An aside, I think some level of "WebSphere" was essentially this.
> 1) API: Is there an API available to control OAFS related functionnality
> through 3rd party applications? And if so bindings to various languages?
> (I'm especially interested in Python and Java, though if there is a C/C++ I
> may be willing to create my own bindings). This would be used to
> potentially automate some system tasks such as scheduled or event-based
> replication, user management, etc ...
There is Perl distributed externally, and Java bindings distributed with
versions 1.3.x.
> 2) User Security: I understand that the AFS has it's own security
> authentication mechanisms and database. I also often saw references to
> linking the AFS security into the client's local security (/etc/passwd).

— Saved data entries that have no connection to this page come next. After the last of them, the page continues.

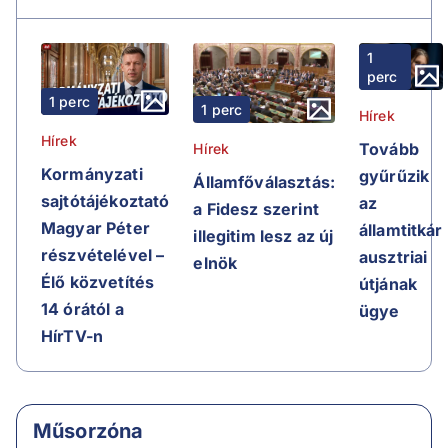
1
perc
1 perc
1 perc
Hírek
Hírek
Tovább
Hírek
Kormányzati
gyűrűzik
Államfőválasztás:
sajtótájékoztató
az
a Fidesz szerint
Magyar Péter
államtitkár
illegitim lesz az új
részvételével –
ausztriai
elnök
Élő közvetítés
útjának
14 órától a
ügye
HírTV-n
Műsorzóna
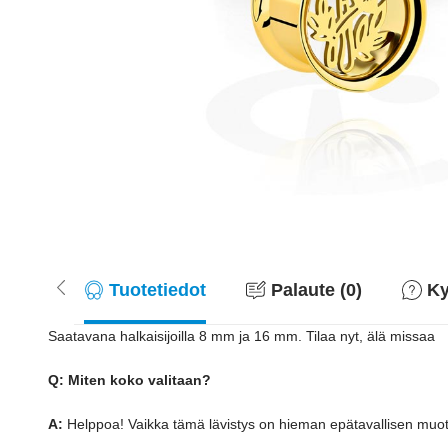
Tuotetiedot
Palaute (0)
Ky
Saatavana halkaisijoilla 8 mm ja 16 mm. Tilaa nyt, älä missaa
Q: Miten koko valitaan?
A:
Helppoa! Vaikka tämä lävistys on hieman epätavallisen muotoinen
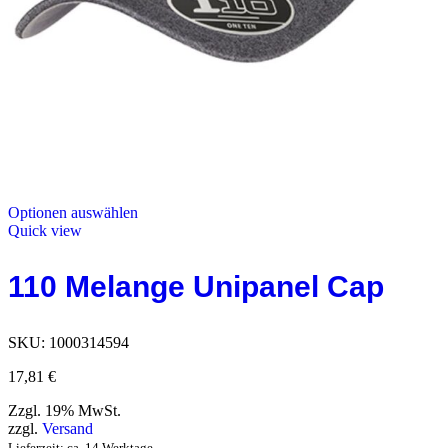
Optionen auswählen
Quick view
110 Melange Unipanel Cap
SKU:
1000314594
17,81
€
Zzgl. 19% MwSt.
zzgl.
Versand
Lieferzeit: ca. 14 Werktage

That wouldn't be helpful; Certainly you could continue to list users there
rather than using a directory service, but the password verification would
be done with Kerberos (by getting Kerberos tickets, or AFS tokens
directly) otherwise you'd be unable to speak authenticated to the AFS
servers.
> What about NIS? Or other PAM-based authentication?
You can use PAM modules which will do Kerberos and/or AFS verification and
ticket/token setting. NIS could be used for user information lookup (as a
directory) but not for authentication.
> I'm wondering about
> integration into the corporate authentication systems, such as the Windows
> domains for example, or the NIS domains. A given user might have different
> UID's on different boxes and managing the ID match between the local
> password database and the AFS one could quickly get onerous.

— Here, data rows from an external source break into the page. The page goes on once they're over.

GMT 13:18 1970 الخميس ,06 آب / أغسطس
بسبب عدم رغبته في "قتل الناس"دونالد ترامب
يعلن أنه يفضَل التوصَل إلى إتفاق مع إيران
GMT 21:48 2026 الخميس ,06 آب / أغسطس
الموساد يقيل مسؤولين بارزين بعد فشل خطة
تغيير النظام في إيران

numeric uids, or the username string?
> 3) Because of the sheer size of the data (and the fact it will basically
> grow indefinitely), I would like to consider the opion of using replication
> as a form of backup (10TB worth of tapes, and the management overhead for
> all this, will likely proove prohibitive). I woulod simply make sure all
> data gets replicated to *at least* one other location (Available storage
> permitting). The web services/application layer would need to be aware of
> the fail overs in order to make sure the service colsest to the data is
> always used to avoid going over WAN links for dynamic/on-demand data use
> (Which takes me back to questions 1 and 2).
We don't have automatic replication, though your frontend could
re-replicate after any data store. As to using the closest replica, you
can do this automatically by setting a priority list on the client called
"server preferences"; It is by IP address of the server and the client
will then prefer to fetch from the servers in the order you've specified.
> 4) How safe is the protocol itself? Could I mount shares accross the open
> internet? Is there encryption available? Basically, if a totally external
> organization wants to "peer" into the filesystem, can it be done safely and
> reliably as far as OFS is concerned (Assuming all other factors, such as
> network bandwith and network level security is properly managed of course).
Encryption is available, but will be more interesting in a few months when
more encryption types are available. Is your geospatial data sensitive?
The access control issue for sharing out of AFS isn't a big deal, to the
extent that you trust Kerberos to be secure. If you do have worries about
that, you may also want the true Kerberos 5 which will be introduced at
the same time before you share data generally.
And as another aside, I will tell you that you've hit one of my interest
areas; The largest use of my own home AFS cell is geospatial data.